## Required work
Please copy every line of the data in which the string "product" appears.

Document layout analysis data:
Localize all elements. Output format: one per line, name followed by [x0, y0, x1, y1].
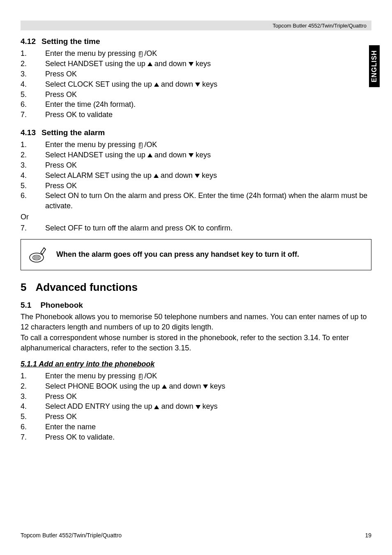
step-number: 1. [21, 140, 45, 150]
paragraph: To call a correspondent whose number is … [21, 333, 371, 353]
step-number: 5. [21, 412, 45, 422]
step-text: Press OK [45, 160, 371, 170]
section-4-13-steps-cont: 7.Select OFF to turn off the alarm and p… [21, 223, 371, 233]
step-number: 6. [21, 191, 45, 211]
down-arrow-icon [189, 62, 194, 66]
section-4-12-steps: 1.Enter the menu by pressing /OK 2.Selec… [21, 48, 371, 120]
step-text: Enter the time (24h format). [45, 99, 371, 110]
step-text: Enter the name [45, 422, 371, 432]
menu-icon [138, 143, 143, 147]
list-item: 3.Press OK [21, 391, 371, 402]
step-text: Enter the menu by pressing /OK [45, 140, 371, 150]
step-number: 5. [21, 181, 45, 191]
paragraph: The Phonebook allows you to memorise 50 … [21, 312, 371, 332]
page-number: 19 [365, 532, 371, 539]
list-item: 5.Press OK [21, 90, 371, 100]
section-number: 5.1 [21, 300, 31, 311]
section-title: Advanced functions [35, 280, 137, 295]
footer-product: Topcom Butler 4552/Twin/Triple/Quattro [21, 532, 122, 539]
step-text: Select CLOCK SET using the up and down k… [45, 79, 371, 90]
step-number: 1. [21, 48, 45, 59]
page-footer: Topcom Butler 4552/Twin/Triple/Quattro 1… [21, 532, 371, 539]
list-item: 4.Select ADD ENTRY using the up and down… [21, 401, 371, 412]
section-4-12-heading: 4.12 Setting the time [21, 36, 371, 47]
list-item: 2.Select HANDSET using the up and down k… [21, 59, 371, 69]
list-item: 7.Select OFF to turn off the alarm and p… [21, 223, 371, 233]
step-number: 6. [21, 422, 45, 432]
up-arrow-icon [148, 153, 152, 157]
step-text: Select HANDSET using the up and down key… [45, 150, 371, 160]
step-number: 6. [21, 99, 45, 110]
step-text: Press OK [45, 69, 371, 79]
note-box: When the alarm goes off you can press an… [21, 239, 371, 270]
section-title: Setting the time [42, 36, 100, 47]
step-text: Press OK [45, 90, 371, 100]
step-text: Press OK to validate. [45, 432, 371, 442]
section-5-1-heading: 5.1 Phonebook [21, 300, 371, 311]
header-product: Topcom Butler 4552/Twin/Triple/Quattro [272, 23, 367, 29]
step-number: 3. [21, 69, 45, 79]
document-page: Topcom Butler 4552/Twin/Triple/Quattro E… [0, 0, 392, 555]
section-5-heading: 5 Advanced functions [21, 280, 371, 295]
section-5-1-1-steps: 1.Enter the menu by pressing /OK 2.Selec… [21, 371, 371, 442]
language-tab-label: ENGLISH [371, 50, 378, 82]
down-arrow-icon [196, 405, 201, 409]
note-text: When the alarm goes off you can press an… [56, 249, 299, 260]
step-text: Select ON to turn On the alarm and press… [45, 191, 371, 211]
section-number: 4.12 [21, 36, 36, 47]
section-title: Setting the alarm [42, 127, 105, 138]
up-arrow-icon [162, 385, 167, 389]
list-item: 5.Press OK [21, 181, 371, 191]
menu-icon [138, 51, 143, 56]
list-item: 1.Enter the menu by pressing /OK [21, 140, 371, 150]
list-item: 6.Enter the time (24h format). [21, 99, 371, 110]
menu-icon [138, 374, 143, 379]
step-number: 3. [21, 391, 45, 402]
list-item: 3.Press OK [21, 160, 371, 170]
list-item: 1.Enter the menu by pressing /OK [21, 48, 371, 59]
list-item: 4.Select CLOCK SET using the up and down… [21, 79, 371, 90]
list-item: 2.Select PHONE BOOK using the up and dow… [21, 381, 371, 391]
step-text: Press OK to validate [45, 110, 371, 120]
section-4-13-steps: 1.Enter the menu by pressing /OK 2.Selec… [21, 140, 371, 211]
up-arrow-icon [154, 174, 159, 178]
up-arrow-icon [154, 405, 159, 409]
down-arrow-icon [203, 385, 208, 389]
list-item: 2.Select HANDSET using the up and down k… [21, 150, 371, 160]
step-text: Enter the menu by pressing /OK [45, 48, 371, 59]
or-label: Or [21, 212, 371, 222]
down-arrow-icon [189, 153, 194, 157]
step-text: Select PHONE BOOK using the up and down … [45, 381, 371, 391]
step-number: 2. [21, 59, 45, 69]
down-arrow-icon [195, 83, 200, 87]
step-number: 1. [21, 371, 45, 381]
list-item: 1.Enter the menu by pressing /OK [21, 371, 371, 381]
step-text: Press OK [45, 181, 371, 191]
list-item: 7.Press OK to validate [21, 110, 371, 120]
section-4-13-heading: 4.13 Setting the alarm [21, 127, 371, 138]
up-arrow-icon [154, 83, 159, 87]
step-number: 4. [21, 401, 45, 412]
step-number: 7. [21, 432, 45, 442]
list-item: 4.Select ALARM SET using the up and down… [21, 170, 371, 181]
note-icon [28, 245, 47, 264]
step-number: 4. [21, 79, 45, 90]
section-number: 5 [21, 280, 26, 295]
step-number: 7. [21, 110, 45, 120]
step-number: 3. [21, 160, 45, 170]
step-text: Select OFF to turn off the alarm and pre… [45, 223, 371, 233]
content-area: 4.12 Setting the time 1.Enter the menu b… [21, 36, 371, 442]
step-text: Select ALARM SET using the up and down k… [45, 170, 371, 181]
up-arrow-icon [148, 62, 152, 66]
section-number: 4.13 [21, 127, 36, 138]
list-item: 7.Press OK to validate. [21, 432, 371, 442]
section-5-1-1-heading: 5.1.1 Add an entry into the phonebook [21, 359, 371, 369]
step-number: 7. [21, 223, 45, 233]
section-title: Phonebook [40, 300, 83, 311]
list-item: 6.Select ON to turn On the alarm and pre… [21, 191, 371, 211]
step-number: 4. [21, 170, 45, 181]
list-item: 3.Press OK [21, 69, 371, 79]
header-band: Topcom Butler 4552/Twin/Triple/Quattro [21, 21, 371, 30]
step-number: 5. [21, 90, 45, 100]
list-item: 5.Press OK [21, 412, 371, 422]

## Task response
footer-product: Topcom Butler 4552/Twin/Triple/Quattro [21, 532, 122, 539]
header-product: Topcom Butler 4552/Twin/Triple/Quattro [272, 23, 367, 29]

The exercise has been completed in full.